▶ **What to do**: If a line includes "Dich", copy it out of the entries.

▶ **Information supplied**:
######

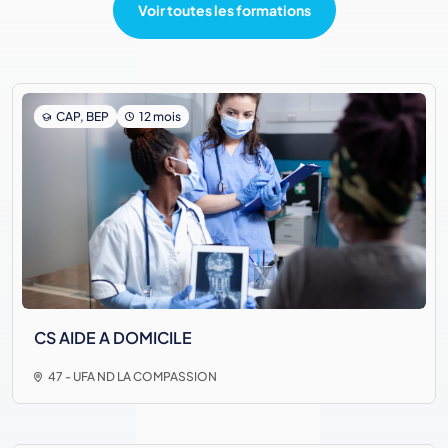
Voir toutes les formations
CAP, BEP
12 mois
CS AIDE A DOMICILE
47 - UFA ND LA COMPASSION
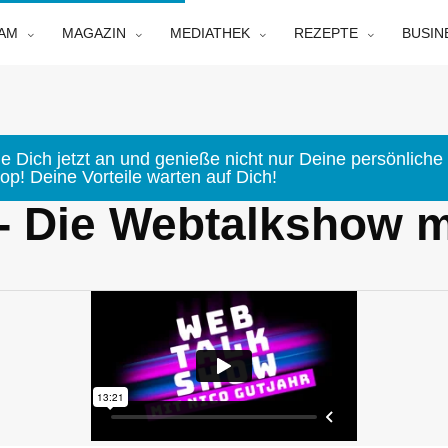
EAM
MAGAZIN
MEDIATHEK
REZEPTE
BUSIN
e Dich jetzt an und genieße nicht nur Deine persönliche 
p! Deine Vorteile warten auf Dich!
 - Die Webtalkshow m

######

▶ **Solution for this exercise**:
e Dich jetzt an und genieße nicht nur Deine persönliche 
p! Deine Vorteile warten auf Dich!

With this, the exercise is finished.